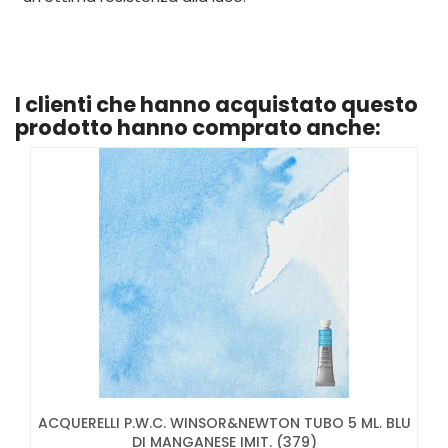
I clienti che hanno acquistato questo
prodotto hanno comprato anche:
ACQUERELLI P.W.C. WINSOR&NEWTON TUBO 5 ML. BLU
DI MANGANESE IMIT. (379)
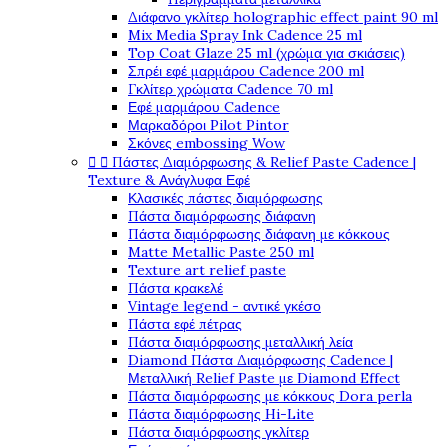
Διάφανο γκλίτερ holographic effect paint 90 ml
Mix Media Spray Ink Cadence 25 ml
Top Coat Glaze 25 ml (χρώμα για σκιάσεις)
Σπρέι εφέ μαρμάρου Cadence 200 ml
Γκλίτερ χρώματα Cadence 70 ml
Εφέ μαρμάρου Cadence
Μαρκαδόροι Pilot Pintor
Σκόνες embossing Wow


Πάστες Διαμόρφωσης & Relief Paste Cadence |
Texture & Ανάγλυφα Εφέ
Κλασικές πάστες διαμόρφωσης
Πάστα διαμόρφωσης διάφανη
Πάστα διαμόρφωσης διάφανη με κόκκους
Matte Metallic Paste 250 ml
Texture art relief paste
Πάστα κρακελέ
Vintage legend - αντικέ γκέσο
Πάστα εφέ πέτρας
Πάστα διαμόρφωσης μεταλλική λεία
Diamond Πάστα Διαμόρφωσης Cadence |
Μεταλλική Relief Paste με Diamond Effect
Πάστα διαμόρφωσης με κόκκους Dora perla
Πάστα διαμόρφωσης Hi-Lite
Πάστα διαμόρφωσης γκλίτερ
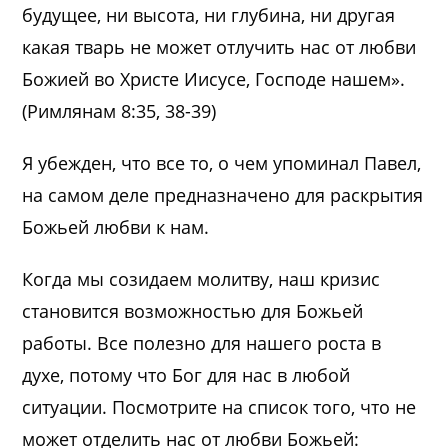
будущее, ни высота, ни глубина, ни другая
какая тварь не может отлучить нас от любви
Божией во Христе Иисусе, Господе нашем».
(Римлянам 8:35, 38-39)
Я убежден, что все то, о чем упоминал Павел,
на самом деле предназначено для раскрытия
Божьей любви к нам.
Когда мы созидаем молитву, наш кризис
становится возможностью для Божьей
работы. Все полезно для нашего роста в
духе, потому что Бог для нас в любой
ситуации. Посмотрите на список того, что не
может отделить нас от любви Божьей:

......

**PROBLEM REQUIREMENTS:**
What is needed is the listing above, repeated verbatim, without its images.

**RESPONSE TO THE EXERCISE:**
I clienti che hanno acquistato questo
prodotto hanno comprato anche:
ACQUERELLI P.W.C. WINSOR&NEWTON TUBO 5 ML. BLU
DI MANGANESE IMIT. (379)
Διάφανο γκλίτερ holographic effect paint 90 ml
Mix Media Spray Ink Cadence 25 ml
Top Coat Glaze 25 ml (χρώμα για σκιάσεις)
Σπρέι εφέ μαρμάρου Cadence 200 ml
Γκλίτερ χρώματα Cadence 70 ml
Εφέ μαρμάρου Cadence
Μαρκαδόροι Pilot Pintor
Σκόνες embossing Wow


Πάστες Διαμόρφωσης & Relief Paste Cadence |
Texture & Ανάγλυφα Εφέ
Κλασικές πάστες διαμόρφωσης
Πάστα διαμόρφωσης διάφανη
Πάστα διαμόρφωσης διάφανη με κόκκους
Matte Metallic Paste 250 ml
Texture art relief paste
Πάστα κρακελέ
Vintage legend - αντικέ γκέσο
Πάστα εφέ πέτρας
Πάστα διαμόρφωσης μεταλλική λεία
Diamond Πάστα Διαμόρφωσης Cadence |
Μεταλλική Relief Paste με Diamond Effect
Πάστα διαμόρφωσης με κόκκους Dora perla
Πάστα διαμόρφωσης Hi-Lite
Πάστα διαμόρφωσης γκλίτερ
будущее, ни высота, ни глубина, ни другая
какая тварь не может отлучить нас от любви
Божией во Христе Иисусе, Господе нашем».
(Римлянам 8:35, 38-39)
Я убежден, что все то, о чем упоминал Павел,
на самом деле предназначено для раскрытия
Божьей любви к нам.
Когда мы созидаем молитву, наш кризис
становится возможностью для Божьей
работы. Все полезно для нашего роста в
духе, потому что Бог для нас в любой
ситуации. Посмотрите на список того, что не
может отделить нас от любви Божьей:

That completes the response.